築城年代は定かではない。
嘉吉元年(1441年)に神保八郎左衛門が居城していたと伝えられる。
天文年間(1532年〜1555年)に神保長職が富崎城を居城としていた。永禄年間(1558年〜1570年)に長職は上杉謙信に攻められ蓮花寺の深沼で討死したと伝えられていたが、実際には永禄5年(1562年)に上杉謙信に降り増山城へ移ったという。
その後、上杉氏の支城として利用された。天正6年(1578年)に上杉謙信が没すると、織田信長に仕えていた神保長住が織田氏の先陣として飛騨より越中へ侵攻し、上杉勢と戦った。天正9年(1581年)長職の旧臣寺嶋牛之助・小島甚助らが織田氏に対して挙兵、富崎城を本拠に織田氏に対抗したが、同年5月富崎城を攻められると城に火を放ち大道城へと逃れた。

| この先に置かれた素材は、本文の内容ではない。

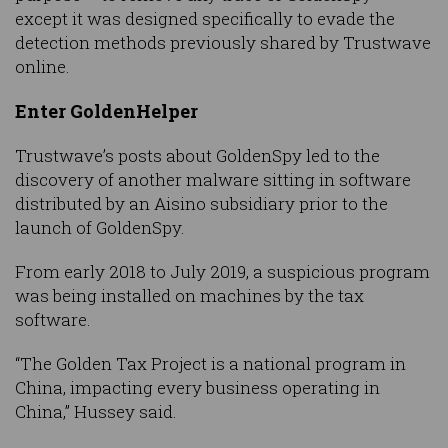
except it was designed specifically to evade the
detection methods previously shared by Trustwave
online.
Enter GoldenHelper
Trustwave’s posts about GoldenSpy led to the
discovery of another malware sitting in software
distributed by an Aisino subsidiary prior to the
launch of GoldenSpy.
From early 2018 to July 2019, a suspicious program
was being installed on machines by the tax
software.
“The Golden Tax Project is a national program in
China, impacting every business operating in
China,” Hussey said.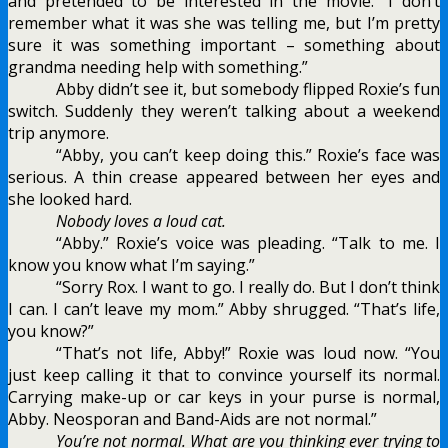
and pretended to be interested in the movie. “I don’t
remember what it was she was telling me, but I’m pretty
sure it was something important – something about
grandma needing help with something.”
Abby didn’t see it, but somebody flipped Roxie’s fun
switch. Suddenly they weren’t talking about a weekend
trip anymore.
“Abby, you can’t keep doing this.” Roxie’s face was
serious. A thin crease appeared between her eyes and
she looked hard.
Nobody loves a loud cat.
“Abby.” Roxie’s voice was pleading. “Talk to me. I
know you know what I’m saying.”
“Sorry Rox. I want to go. I really do. But I don’t think
I can. I can’t leave my mom.” Abby shrugged. “That’s life,
you know?”
“That’s not life, Abby!” Roxie was loud now. “You
just keep calling it that to convince yourself its normal.
Carrying make-up or car keys in your purse is normal,
Abby. Neosporan and Band-Aids are not normal.”
You’re not normal. What are you thinking ever trying to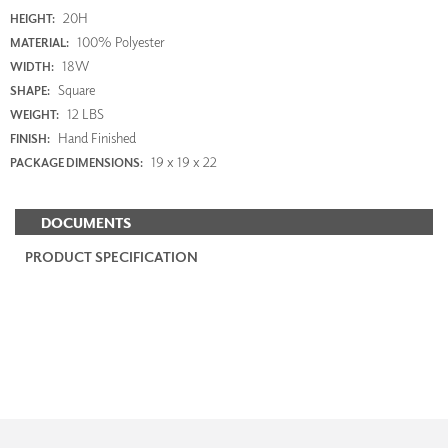
20H
HEIGHT:
100% Polyester
MATERIAL:
18W
WIDTH:
Square
SHAPE:
12 LBS
WEIGHT:
Hand Finished
FINISH:
19 x 19 x 22
PACKAGE DIMENSIONS:
DOCUMENTS
PRODUCT SPECIFICATION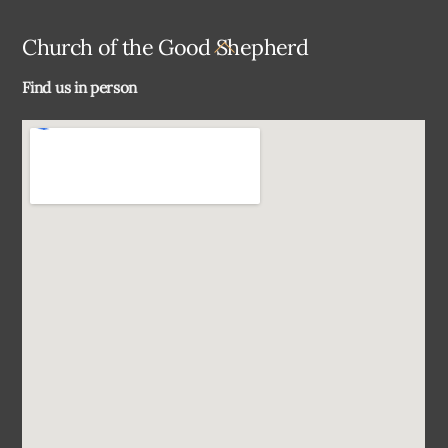
Back
Church of the Good Shepherd
To
Find us in person
Top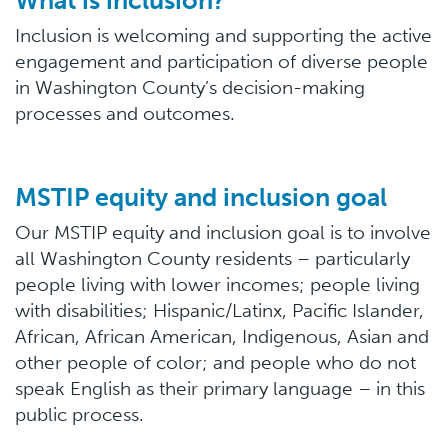
What is inclusion?
Inclusion is welcoming and supporting the active
engagement and participation of diverse people
in Washington County’s decision-making
processes and outcomes.
MSTIP equity and inclusion goal
Our MSTIP equity and inclusion goal is to involve
all Washington County residents – particularly
people living with lower incomes; people living
with disabilities; Hispanic/Latinx, Pacific Islander,
African, African American, Indigenous, Asian and
other people of color; and people who do not
speak English as their primary language – in this
public process.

富崎城は山田川に面した台地の北端に築かれている。 山田川に面した急峻な北側を背後に背負うように北に主郭、南に二郭を構え、主郭と二郭を隔てる内堀、二郭の外を巡る外堀が現存している。
主郭と二郭との間は空堀で区画され、馬出とみられる土橋と円形の段が確認できるが、不明瞭である。主郭には神保城の石碑があり素堀の井戸が残る。

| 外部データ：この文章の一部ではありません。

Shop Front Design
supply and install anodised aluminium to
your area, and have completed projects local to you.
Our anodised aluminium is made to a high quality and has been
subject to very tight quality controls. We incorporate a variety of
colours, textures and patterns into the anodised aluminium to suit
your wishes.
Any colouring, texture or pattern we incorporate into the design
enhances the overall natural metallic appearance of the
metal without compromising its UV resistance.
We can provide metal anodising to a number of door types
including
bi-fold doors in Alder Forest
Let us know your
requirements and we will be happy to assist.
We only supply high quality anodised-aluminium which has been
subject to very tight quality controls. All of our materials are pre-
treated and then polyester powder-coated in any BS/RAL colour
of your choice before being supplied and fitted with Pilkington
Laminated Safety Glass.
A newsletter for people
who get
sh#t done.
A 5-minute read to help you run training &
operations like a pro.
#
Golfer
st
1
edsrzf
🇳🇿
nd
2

富崎城から本覚寺方面に行くと「富崎古墳群」の案内板がある。ここから中に入ると、土塁と堀が巡らされた遺構がある。ここも富崎城の一部であったのだろうか。
城山中学校の南西の丘陵が富崎城。東麓に神保氏所縁の本覚寺がある。寺の脇から丘の夢牧場へと続く道、牧場門脇付近から北方を見ると城の案内板が見える。